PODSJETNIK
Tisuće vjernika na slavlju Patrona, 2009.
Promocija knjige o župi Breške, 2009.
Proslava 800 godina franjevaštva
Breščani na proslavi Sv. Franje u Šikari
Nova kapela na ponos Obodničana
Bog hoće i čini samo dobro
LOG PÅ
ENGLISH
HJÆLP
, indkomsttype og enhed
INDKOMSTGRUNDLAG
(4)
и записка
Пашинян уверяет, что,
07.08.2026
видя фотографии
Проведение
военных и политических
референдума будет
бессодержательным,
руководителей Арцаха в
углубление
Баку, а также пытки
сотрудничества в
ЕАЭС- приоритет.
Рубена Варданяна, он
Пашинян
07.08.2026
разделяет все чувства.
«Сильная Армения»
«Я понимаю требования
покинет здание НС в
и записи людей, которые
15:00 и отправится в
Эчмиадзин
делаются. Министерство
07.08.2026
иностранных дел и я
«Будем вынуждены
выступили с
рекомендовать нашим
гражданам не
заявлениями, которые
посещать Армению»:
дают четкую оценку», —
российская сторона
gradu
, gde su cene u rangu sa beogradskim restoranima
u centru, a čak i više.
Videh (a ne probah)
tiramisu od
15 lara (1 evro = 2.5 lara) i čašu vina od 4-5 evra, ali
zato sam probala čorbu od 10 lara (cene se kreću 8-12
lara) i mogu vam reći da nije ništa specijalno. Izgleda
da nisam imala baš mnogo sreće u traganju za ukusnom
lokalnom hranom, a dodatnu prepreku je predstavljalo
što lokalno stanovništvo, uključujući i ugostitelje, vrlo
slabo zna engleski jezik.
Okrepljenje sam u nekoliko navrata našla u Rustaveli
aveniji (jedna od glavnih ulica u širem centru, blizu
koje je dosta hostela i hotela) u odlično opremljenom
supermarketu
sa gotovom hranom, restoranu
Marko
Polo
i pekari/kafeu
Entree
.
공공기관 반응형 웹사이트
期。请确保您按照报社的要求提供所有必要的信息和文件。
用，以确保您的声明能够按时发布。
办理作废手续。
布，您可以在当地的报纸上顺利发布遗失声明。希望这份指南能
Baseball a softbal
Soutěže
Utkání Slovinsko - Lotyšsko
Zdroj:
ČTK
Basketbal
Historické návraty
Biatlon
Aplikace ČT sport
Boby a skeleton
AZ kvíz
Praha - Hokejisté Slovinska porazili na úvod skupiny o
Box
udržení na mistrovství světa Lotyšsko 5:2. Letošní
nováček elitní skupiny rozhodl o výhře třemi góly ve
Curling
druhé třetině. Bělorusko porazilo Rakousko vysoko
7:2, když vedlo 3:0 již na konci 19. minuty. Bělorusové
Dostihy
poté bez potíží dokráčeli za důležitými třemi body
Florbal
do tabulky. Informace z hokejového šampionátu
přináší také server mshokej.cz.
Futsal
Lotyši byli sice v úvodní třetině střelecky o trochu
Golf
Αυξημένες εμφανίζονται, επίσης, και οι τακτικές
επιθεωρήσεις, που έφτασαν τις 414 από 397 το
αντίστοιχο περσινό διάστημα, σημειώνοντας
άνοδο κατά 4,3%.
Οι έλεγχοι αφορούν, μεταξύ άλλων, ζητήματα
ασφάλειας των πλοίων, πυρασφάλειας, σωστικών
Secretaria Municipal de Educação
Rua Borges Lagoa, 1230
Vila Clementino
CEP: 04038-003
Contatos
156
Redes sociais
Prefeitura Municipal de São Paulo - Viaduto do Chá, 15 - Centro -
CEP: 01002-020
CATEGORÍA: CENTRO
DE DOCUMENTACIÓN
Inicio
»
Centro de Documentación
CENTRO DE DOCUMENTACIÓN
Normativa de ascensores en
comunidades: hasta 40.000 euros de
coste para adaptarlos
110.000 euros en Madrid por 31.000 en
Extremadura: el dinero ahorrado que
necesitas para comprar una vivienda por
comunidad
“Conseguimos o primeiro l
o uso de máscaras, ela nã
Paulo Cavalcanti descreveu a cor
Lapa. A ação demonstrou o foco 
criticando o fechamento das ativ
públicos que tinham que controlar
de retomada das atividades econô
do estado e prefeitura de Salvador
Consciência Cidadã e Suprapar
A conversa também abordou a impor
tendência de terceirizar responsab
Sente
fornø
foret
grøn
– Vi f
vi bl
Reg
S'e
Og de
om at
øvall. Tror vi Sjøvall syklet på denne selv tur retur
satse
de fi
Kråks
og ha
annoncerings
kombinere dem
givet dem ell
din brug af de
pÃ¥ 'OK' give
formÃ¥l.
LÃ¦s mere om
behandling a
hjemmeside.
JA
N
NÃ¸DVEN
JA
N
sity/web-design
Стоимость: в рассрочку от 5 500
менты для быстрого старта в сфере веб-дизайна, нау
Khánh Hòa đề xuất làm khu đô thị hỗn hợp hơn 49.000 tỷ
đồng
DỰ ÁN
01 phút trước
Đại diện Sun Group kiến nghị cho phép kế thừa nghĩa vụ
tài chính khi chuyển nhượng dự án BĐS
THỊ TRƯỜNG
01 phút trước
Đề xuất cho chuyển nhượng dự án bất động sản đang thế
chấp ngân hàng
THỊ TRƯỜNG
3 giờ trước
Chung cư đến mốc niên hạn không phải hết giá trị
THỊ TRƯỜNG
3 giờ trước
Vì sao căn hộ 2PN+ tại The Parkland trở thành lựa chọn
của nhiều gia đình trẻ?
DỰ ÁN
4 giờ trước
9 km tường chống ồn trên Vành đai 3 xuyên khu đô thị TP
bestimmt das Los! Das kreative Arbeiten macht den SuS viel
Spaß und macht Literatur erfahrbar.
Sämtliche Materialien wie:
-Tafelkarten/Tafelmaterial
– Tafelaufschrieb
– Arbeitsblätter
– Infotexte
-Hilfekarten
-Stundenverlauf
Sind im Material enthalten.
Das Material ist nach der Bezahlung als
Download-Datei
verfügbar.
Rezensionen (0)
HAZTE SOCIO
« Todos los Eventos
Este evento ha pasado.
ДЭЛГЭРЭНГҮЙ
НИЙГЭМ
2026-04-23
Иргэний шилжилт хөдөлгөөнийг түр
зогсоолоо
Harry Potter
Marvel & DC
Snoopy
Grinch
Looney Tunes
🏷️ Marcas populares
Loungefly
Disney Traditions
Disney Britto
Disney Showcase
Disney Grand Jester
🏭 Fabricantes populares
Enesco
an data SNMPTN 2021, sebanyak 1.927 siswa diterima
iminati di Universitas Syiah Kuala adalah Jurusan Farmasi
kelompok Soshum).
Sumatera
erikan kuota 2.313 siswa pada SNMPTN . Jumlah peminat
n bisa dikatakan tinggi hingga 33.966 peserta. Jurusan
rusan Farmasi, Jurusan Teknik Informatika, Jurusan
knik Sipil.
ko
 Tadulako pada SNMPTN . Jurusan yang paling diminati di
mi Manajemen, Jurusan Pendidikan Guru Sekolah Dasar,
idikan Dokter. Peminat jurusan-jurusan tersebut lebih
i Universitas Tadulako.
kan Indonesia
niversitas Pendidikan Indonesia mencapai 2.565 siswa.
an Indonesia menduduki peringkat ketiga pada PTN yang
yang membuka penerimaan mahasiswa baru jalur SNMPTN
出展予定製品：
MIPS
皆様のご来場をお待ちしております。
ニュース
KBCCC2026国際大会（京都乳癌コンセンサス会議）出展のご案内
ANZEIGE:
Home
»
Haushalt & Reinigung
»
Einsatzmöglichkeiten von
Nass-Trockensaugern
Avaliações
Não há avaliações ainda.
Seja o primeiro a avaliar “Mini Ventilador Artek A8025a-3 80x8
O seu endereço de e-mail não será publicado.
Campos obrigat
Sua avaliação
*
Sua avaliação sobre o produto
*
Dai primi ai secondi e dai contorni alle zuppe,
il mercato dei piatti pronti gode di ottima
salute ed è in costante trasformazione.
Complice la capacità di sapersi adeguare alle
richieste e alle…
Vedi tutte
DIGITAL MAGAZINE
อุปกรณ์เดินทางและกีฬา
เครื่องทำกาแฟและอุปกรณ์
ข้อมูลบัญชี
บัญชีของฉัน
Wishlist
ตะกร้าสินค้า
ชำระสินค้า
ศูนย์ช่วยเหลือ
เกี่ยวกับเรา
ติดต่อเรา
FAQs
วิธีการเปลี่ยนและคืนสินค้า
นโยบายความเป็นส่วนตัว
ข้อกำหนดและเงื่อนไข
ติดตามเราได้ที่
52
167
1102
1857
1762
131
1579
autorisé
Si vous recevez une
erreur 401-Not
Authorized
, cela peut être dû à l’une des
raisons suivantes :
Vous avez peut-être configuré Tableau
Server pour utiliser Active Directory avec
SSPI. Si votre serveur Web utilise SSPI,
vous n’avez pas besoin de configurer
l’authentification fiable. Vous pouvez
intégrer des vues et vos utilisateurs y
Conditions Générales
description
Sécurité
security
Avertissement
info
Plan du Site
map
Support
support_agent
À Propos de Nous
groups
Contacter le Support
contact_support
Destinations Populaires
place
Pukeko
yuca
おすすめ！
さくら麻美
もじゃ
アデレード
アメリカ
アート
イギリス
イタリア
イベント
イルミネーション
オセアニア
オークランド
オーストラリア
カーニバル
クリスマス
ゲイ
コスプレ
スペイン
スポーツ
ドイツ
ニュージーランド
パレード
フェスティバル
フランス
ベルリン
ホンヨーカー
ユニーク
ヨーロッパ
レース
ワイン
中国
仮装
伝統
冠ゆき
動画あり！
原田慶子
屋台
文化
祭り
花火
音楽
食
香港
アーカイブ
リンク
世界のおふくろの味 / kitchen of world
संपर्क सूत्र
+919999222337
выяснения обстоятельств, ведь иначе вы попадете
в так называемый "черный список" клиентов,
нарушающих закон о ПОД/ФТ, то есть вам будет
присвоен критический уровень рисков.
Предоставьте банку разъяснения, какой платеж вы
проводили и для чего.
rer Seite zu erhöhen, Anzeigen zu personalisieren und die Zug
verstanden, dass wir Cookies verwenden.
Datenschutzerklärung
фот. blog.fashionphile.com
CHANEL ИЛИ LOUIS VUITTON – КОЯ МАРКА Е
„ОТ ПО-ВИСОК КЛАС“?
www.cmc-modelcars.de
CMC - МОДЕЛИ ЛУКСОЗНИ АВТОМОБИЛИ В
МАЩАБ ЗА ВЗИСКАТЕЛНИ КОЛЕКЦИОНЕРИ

▶ **WHAT THE EXERCISE ASKS**
Each line above that contains "Paulo" must be copied out.

▶ **PROBLEM SOLUTION**
Prefeitura Municipal de São Paulo - Viaduto do Chá, 15 - Centro -
Paulo Cavalcanti descreveu a cor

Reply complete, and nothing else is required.